De-Googlifying Your Life

I came across a post from Kev Quirk on why he was ditching his Android phone. He’s trading it in for an iPhone SE. The TL;DR is that Quirk tired of having Google pry into his life and record everything he did. There’s hardly any technical detail in the post and his reasons for wanting to leave the Google ecosphere have been well covered by Irreal so it wouldn’t normally be of much interest to our readers—except as a bit of Apple triumphalism—but for the backstory.
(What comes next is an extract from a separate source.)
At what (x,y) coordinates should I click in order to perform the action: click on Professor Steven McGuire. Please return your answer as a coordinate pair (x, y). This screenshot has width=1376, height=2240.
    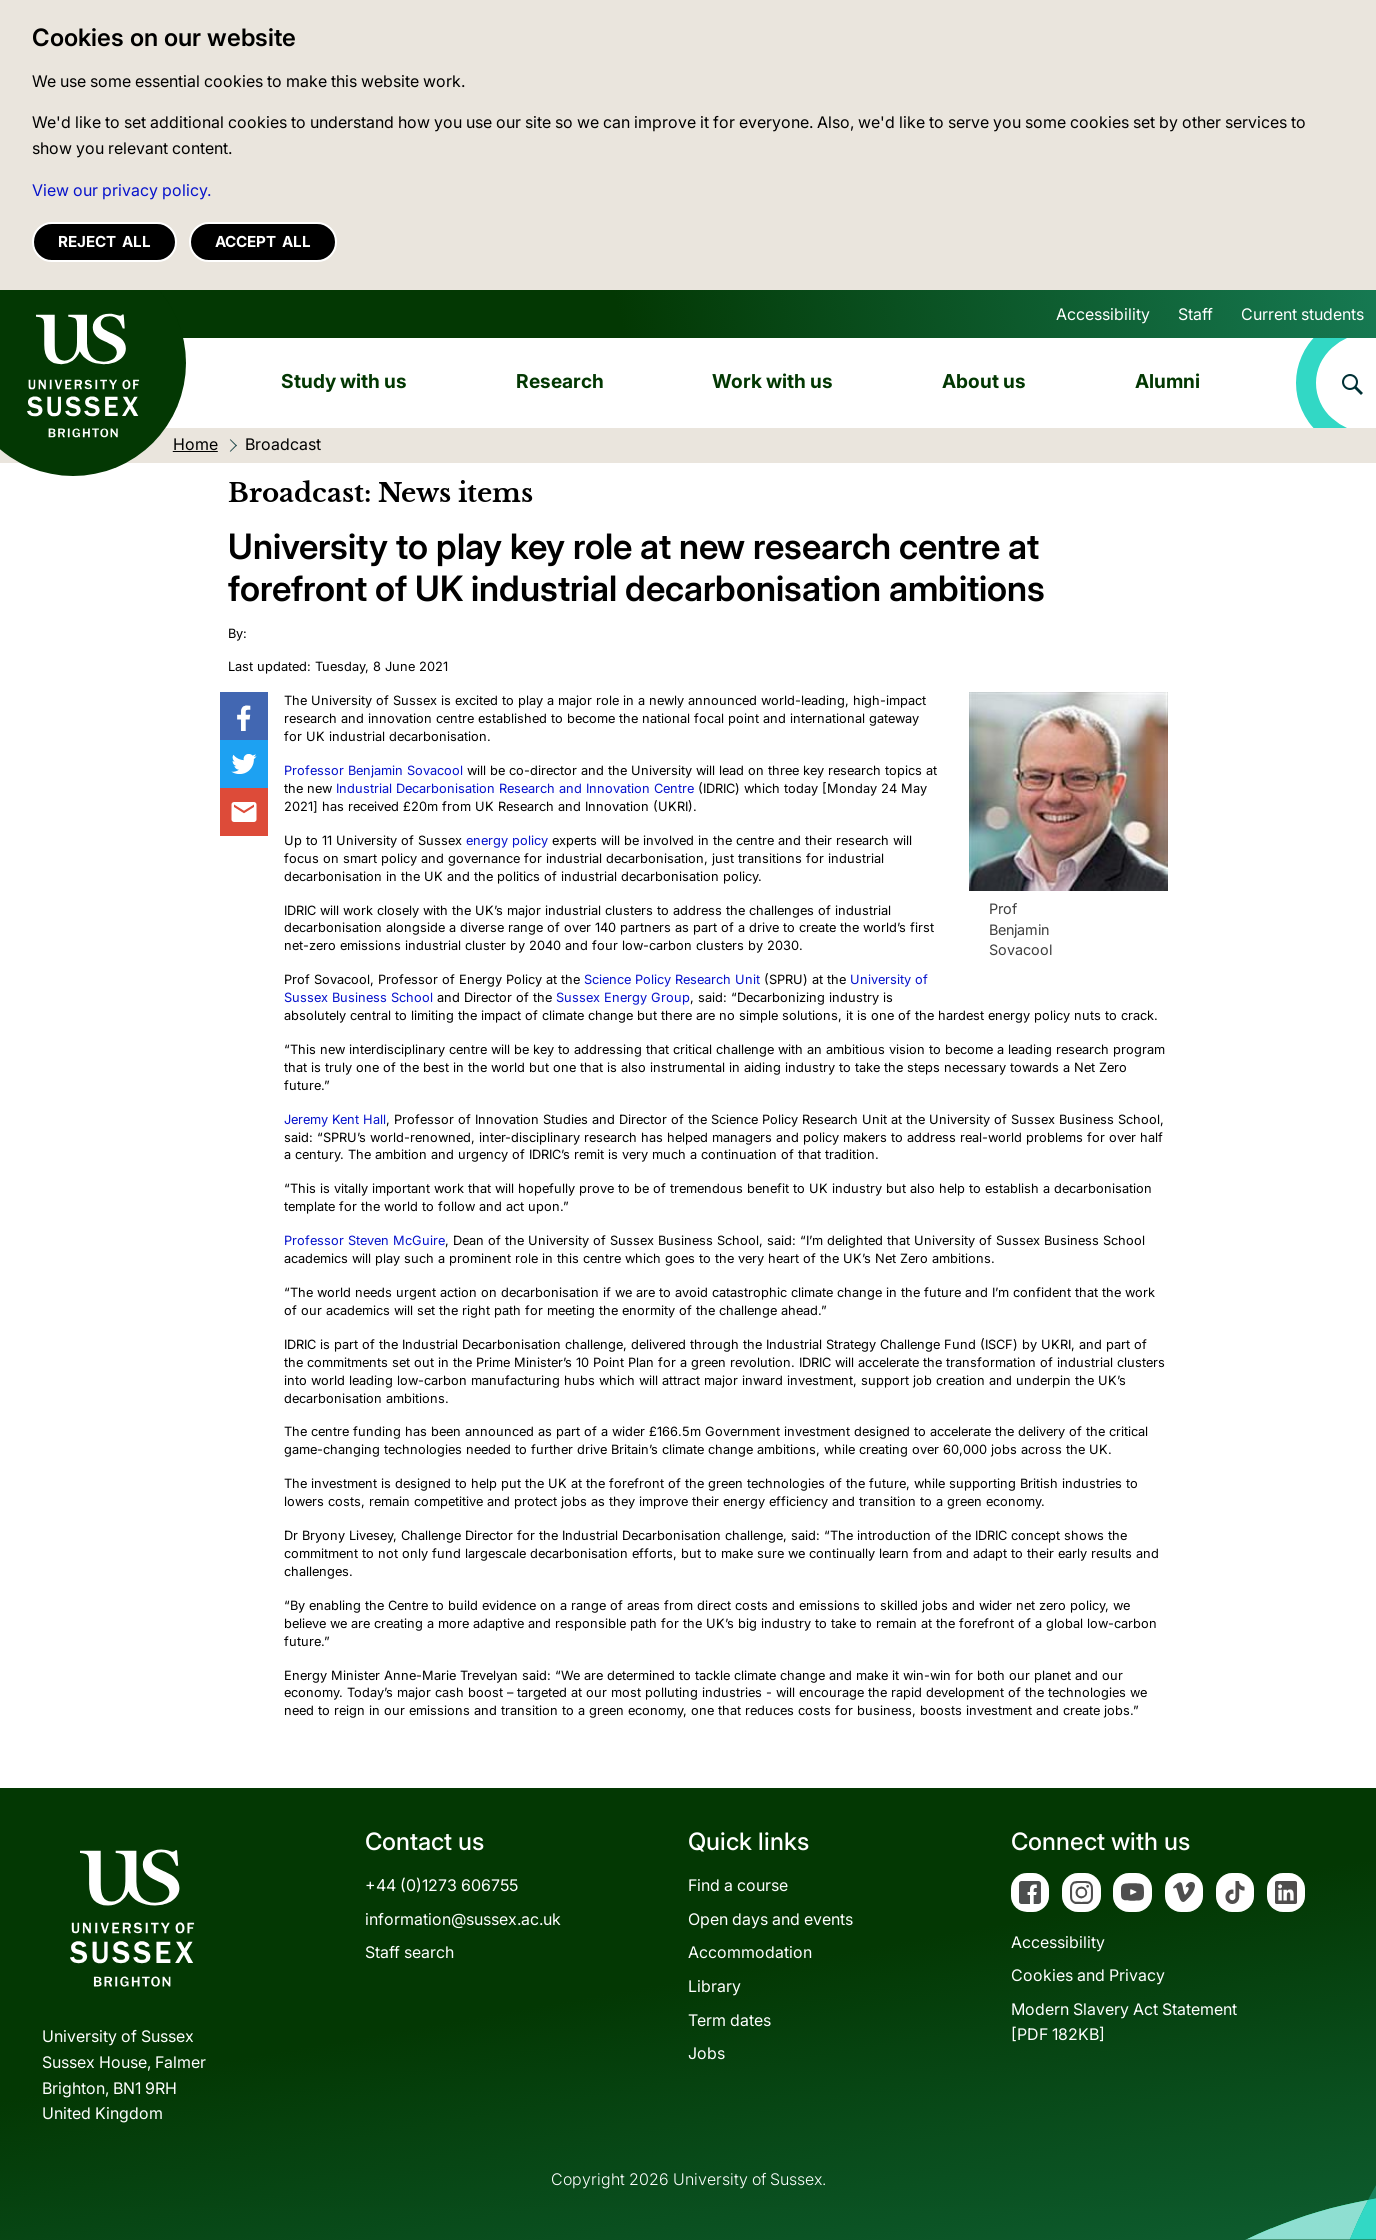     Looking at the image, I should click on (364, 1240).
The backstory is that the ditching of his Android phone is the latest episode in his year long effort to de-Googlify his life. He wrote a series of eight short posts about that effort in which he describes how he replaced Google tools one-by-one until he was left only with what he considered irreplaceable Google services. His phone was one of the original irreplaceable parts so he’s still making progress.

He started with what he described as the “simple stuff,” replacing Chrome with Firefox and Google Search with Duck Duck Go. He moved on from the low hanging fruit to the much harder to replace Gmail, GCalendar, and Contacts. He was, in all cases, able to find replacements that he felt were at least as good or better than their Google counterparts.

Of the services that he found irreplaceable, the only one I agree with is YouTube. That’s partly because (1) I don’t do social media of any kind except for Irreal, and (2) the Apple ecosystem provides me with good alternatives, which despite what Quirk says, have much better privacy policies.

The whole series is interesting and worth a few minutes of your time.